In comparison, there are a number of banks that are still lending on Portuguese property. However, mortgage rates in Portugal have rocketed upwards this year – particularly on remortgage cases. “Remortgaging is becoming so difficult because rates are so high,” says Nessling.
Borrowers who are currently looking to remortgage holiday homes in Portugal are seeing their rates increase from around 3 per cent to as much as 7 per cent.
“In the riskier markets, rates are going up and the terms available are becoming stricter,” says Simon Smallwood of International Private Finance.
But, in spite of the high rates and the country’s continuing debt problems, demand for property in Portugal is still high. According to Adams, he has had more Portuguese mortgage applications on his desk in the last two months than in the last two years put together.
For Portuguese property purchases, the best rate currently available is through Caixa Geral de Depósitos at 5.56 per cent – the six month euribor rate (the rate at which banks lend to each other) plus 3.75 percentage points. This is available up to 80 per cent loan-to-value and comes with a fee of €750. For loans of more than €1m, borrowers can secure a variable rate of 5.1 per cent through a private bank. This is available up to 60 per cent loan-to-value and has a 1 per cent arrangement fee.
Smallwood believes the Portuguese market will recover in the near future. He points out that it does not have the same oversupply issues that the Spanish market has suffered, and it has consistently been a popular second-home market for the past 30 years.
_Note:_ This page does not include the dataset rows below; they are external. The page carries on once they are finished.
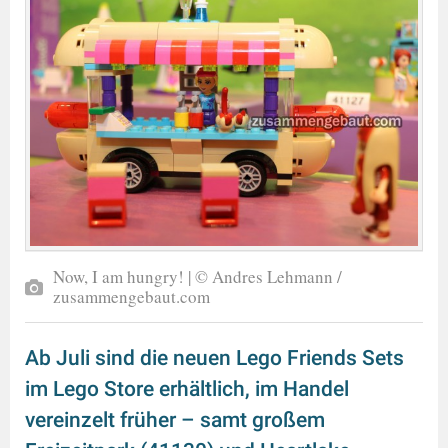
Now, I am hungry! | © Andres Lehmann /
zusammengebaut.com
Ab Juli sind die neuen Lego Friends Sets
im Lego Store erhältlich, im Handel
vereinzelt früher – samt großem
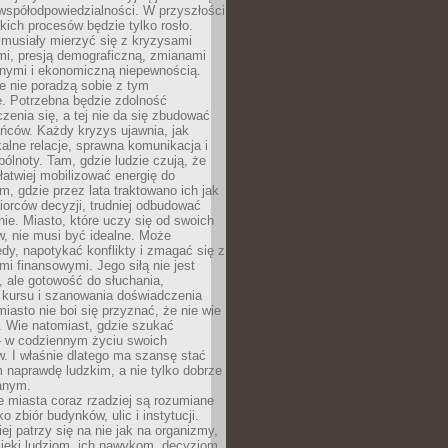
współodpowiedzialności. W przyszłości
kich procesów będzie tylko rosło.
 musiały mierzyć się z kryzysami
mi, presją demograficzną, zmianami
znymi i ekonomiczną niepewnością.
e nie poradzą sobie z tym
e. Potrzebna będzie zdolność
zenia się, a tej nie da się zbudować
ńców. Każdy kryzys ujawnia, jak
alne relacje, sprawna komunikacja i
ólnoty. Tam, gdzie ludzie czują, że
łatwiej mobilizować energię do
am, gdzie przez lata traktowano ich jak
iorców decyzji, trudniej odbudować
e. Miasto, które uczy się od swoich
, nie musi być idealne. Może
ędy, napotykać konflikty i zmagać się z
mi finansowymi. Jego siłą nie jest
 ale gotowość do słuchania,
 kursu i szanowania doświadczenia
miasto nie boi się przyznać, że nie wie
. Wie natomiast, gdzie szukać
– w codziennym życiu swoich
. I właśnie dlatego ma szansę stać
 naprawdę ludzkim, a nie tylko dobrze
anym.
 miasta coraz rzadziej są rozumiane
o zbiór budynków, ulic i instytucji.
ej patrzy się na nie jak na organizmy,
zięki ludziom, ich nawykom, decyzjom,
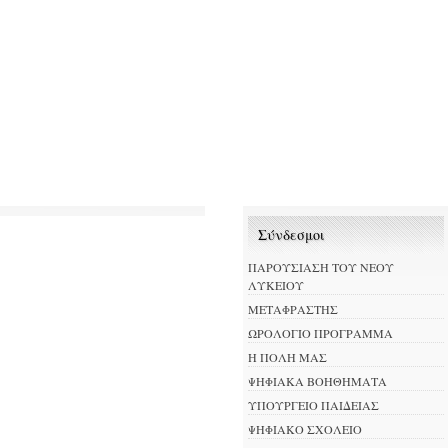
Σύνδεσμοι
ΠΑΡΟΥΣΙΑΣΗ ΤΟΥ ΝΕΟΥ
ΛΥΚΕΙΟΥ
ΜΕΤΑΦΡΑΣΤΗΣ
ΩΡΟΛΟΓΙΟ ΠΡΟΓΡΑΜΜΑ
Η ΠΟΛΗ ΜΑΣ
ΨΗΦΙΑΚΑ ΒΟΗΘΗΜΑΤΑ
ΥΠΟΥΡΓΕΙΟ ΠΑΙΔΕΙΑΣ
ΨΗΦΙΑΚΟ ΣΧΟΛΕΙΟ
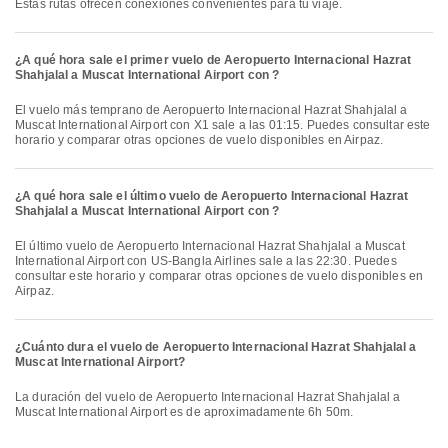
Estas rutas ofrecen conexiones convenientes para tu viaje.
¿A qué hora sale el primer vuelo de Aeropuerto Internacional Hazrat
Shahjalal a Muscat International Airport con ?
El vuelo más temprano de Aeropuerto Internacional Hazrat Shahjalal a
Muscat International Airport con X1 sale a las 01:15. Puedes consultar este
horario y comparar otras opciones de vuelo disponibles en Airpaz.
¿A qué hora sale el último vuelo de Aeropuerto Internacional Hazrat
Shahjalal a Muscat International Airport con ?
El último vuelo de Aeropuerto Internacional Hazrat Shahjalal a Muscat
International Airport con US-Bangla Airlines sale a las 22:30. Puedes
consultar este horario y comparar otras opciones de vuelo disponibles en
Airpaz.
¿Cuánto dura el vuelo de Aeropuerto Internacional Hazrat Shahjalal a
Muscat International Airport?
La duración del vuelo de Aeropuerto Internacional Hazrat Shahjalal a
Muscat International Airport es de aproximadamente 6h 50m.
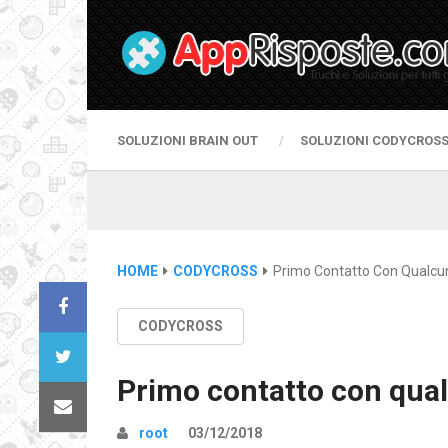
SOLUZIONI BRAIN OUT
SOLUZIONI CODYCROS
HOME
CODYCROSS
Primo Contatto Con Qualcu
CODYCROSS
Primo contatto con qua
root
03/12/2018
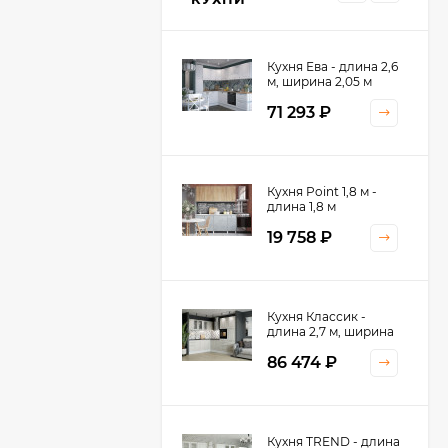
Кухня Ева - длина 2,6
м, ширина 2,05 м
71 293
₽
Кухня Принцесса -
Кухня Point 1,8 м -
длина 2,4 м
длина 1,8 м
38 767
₽
19 758
₽
Кухня Оптима - длина
Кухня Классик -
2,8 м, ширина 1,4 м
длина 2,7 м, ширина
2,2 м
52 197
₽
86 474
₽
Кухня Камелия -
Кухня TREND - длина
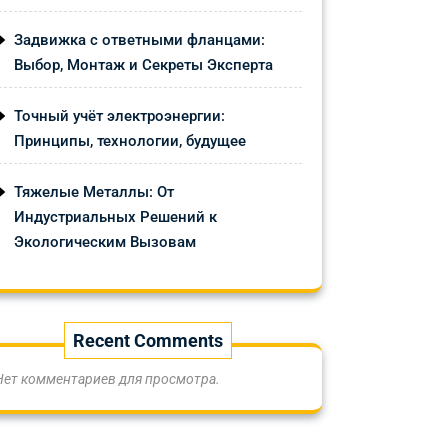
Задвижка с ответными фланцами:
Выбор, Монтаж и Секреты Эксперта
Точный учёт электроэнергии:
Принципы, технологии, будущее
Тяжелые Металлы: От
Индустриальных Решений к
Экологическим Вызовам
Recent Comments
Нет комментариев для просмотра.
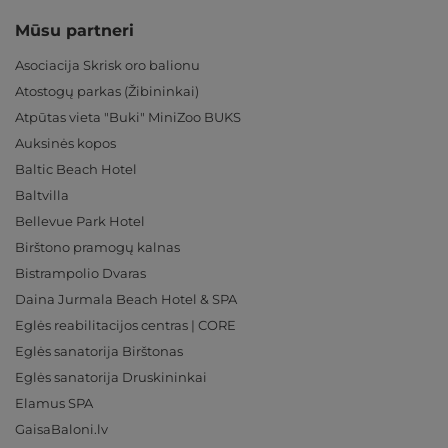
Mūsu partneri
Asociacija Skrisk oro balionu
Atostogų parkas (Žibininkai)
Atpūtas vieta "Buki" MiniZoo BUKS
Auksinės kopos
Baltic Beach Hotel
Baltvilla
Bellevue Park Hotel
Birštono pramogų kalnas
Bistrampolio Dvaras
Daina Jurmala Beach Hotel & SPA
Eglės reabilitacijos centras | CORE
Eglės sanatorija Birštonas
Eglės sanatorija Druskininkai
Elamus SPA
GaisaBaloni.lv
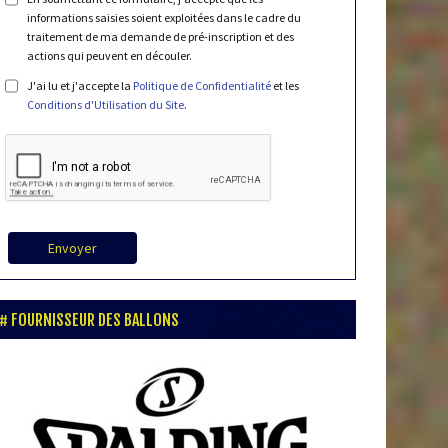
informations saisies soient exploitées dans le cadre du
traitement de ma demande de pré-inscription et des
actions qui peuvent en découler.
J'ai lu et j'accepte la
Politique de Confidentialité
et les
Conditions d'Utilisation du Site
.
Envoyer
FOURNISSEUR DES BALLONS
Lending for mortgages in Spain has remained stable, according to mortgage brokers, with rates only increasing in line with the euribor rate.
Mortgages are available from as little as 3.6 per cent at up to 70 per cent of a property’s value. Even so, brokers say they are not seeing huge demand for Spanish mortgages. “People are being much more cautious,” explains Nessling. “There are bargains to be had out there but you’ve got to be in a position to take a bit of risk.”
While there are concerns that the eurozone debt crisis is spreading to Italy, mortgage rates there have remained largely unchanged. However, mortgage options for UK buyers applying via brokers are largely limited to one provider: BNP Paribas.
The lender has a rate of 3.7 per cent – three month euribor plus 2.1 percentage points – available up to 80 per cent loan-to-value, with a 1 per cent fee.
For Britons seeking a French mortgage, though, there are more finance options and lower rates than in the countries most affected by the eurozone crisis.
While some banks had previously tightened their lending criteria due to concerns about exposure to the Greek debt crisis, this is no longer the case.
“Competition for good clients looking to purchase second homes is increasing, with lenders improving products, terms and rates,” says Smallwood. He says this is in marked contrast to to the negative changes to lending criteria being made earlier in the summer.
Mortgage rates are available from as low as 2.7 per cent – three month euribor plus 1.1 percentage points – for up to 60 per cent of a property’s value and with a 1 per cent fee. A ten-year fixed-rate mortgage will cost 4.1 per cent from Credit Foncier, available up to 80 per cent loan-to-value and a 1 per cent fee.
Smallwood says that borrowers with holiday homes in struggling eurozone countries should remember there are significant regional differences in the availability of lending. He points out that it is much easier to get mortgage finance in popular areas where there is a limited supply of property – such as the Balearics in Spain, Tuscany in Italy and the Golden Triangle in the Portuguese Algarve.
“Financing for the purchase of a second home is easier but it’s harder to raise capital against unencumbered property, refinance or raise finance for investment purposes,” Smallwood adds.